After playing just four events in 2006 due to a chronic knee injury, Serena Williams nearly dropped out of the top 100 in the year-end rankings for the first time in her career, finishing at 95.
On Monday, she started her long road back to possibly challenge again for a Grand Slam when she beat 27th-seeded Mara Santangelo 6-2, 6-1 in the first round at Melbourne Park.
"I feel I have nothing to lose," said Williams. "There is only one way I can move and that's up."
It has been mostly down lately for the seven-time Grand Slam singles champion, whose last major win came at the 2005 Australian Open.
Williams returned last year to defend her title at Melbourne Park, but lost in the third round. She then dropped out of her next nine tournaments with left knee problems that began when she had surgery in 2003.
She ended a six-month layoff last year by playing two hardcourt tournaments ahead of the U.S. Open, where she needed a wild card entry and advanced to the fourth round before losing to top-seeded Amelie Mauresmo.
Four months later, she's back in Melbourne hoping to win her third Australian Open.
"My fitness is fine, I can definitely win a third title," she said. "My mom and my dad always taught me to think positive. For me to sit here and say no now, I just can't do that."
But minutes later, she admits this might be a rebuilding year.

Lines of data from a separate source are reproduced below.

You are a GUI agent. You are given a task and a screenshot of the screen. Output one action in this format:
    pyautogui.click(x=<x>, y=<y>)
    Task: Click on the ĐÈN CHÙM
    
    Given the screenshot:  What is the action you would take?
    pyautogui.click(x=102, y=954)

"I'm definitely looking at working my way back more than anything," said Williams. "I think about the opportunity that I have. After this, I have absolutely no points coming off for two more Grand Slams, which I'm bound to do well at.
"And also all the tournaments in between. I look at it that way. It looks good."

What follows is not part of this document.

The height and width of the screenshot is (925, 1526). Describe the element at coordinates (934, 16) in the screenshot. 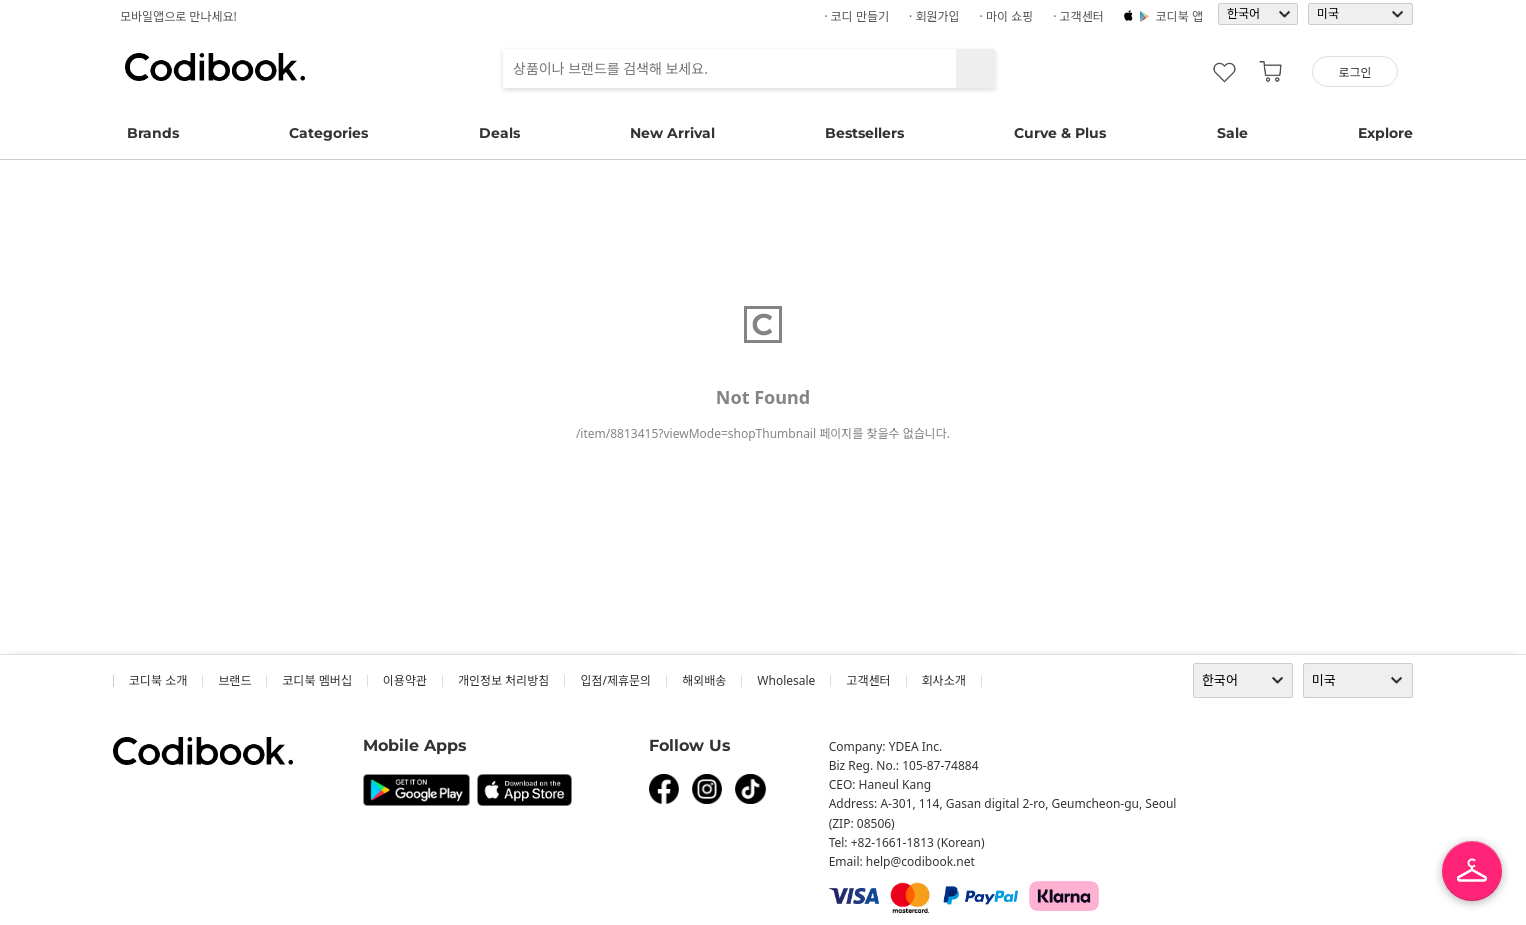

Williams wore a lime green dress Monday, one of her fashion creations that she was wearing for the first time.
Television commentators questioned whether it might been a distraction for Santangelo because the color of her dress was similar to the ball.
"Yeah, I thought about that the whole time I was designing the dress," Williams joked. "I can't beat these girls; I've got to think of every way to cheat."
But she added, seriously: "I never thought about that, to be honest with you. It wouldn't affect me -- That's the attitude I take."
Williams is in Australia without Venus, who has played only two matches since Wimbledon last year because of a long-term wrist injury.
Gone are the days when Serena and Venus would come into any Grand Slam as favorites, with pundits complaining that women's tennis was boring because the two were short odds to play in the final.
Family loyalties aside, Serena says she's happy Venus isn't in Melbourne.
"No offense, but I was practicing with her in Florida, and she was just killing me," she said. "I'm kind of glad she didn't make it, for my sake. She's playing unbelievable. I got to take my chance now."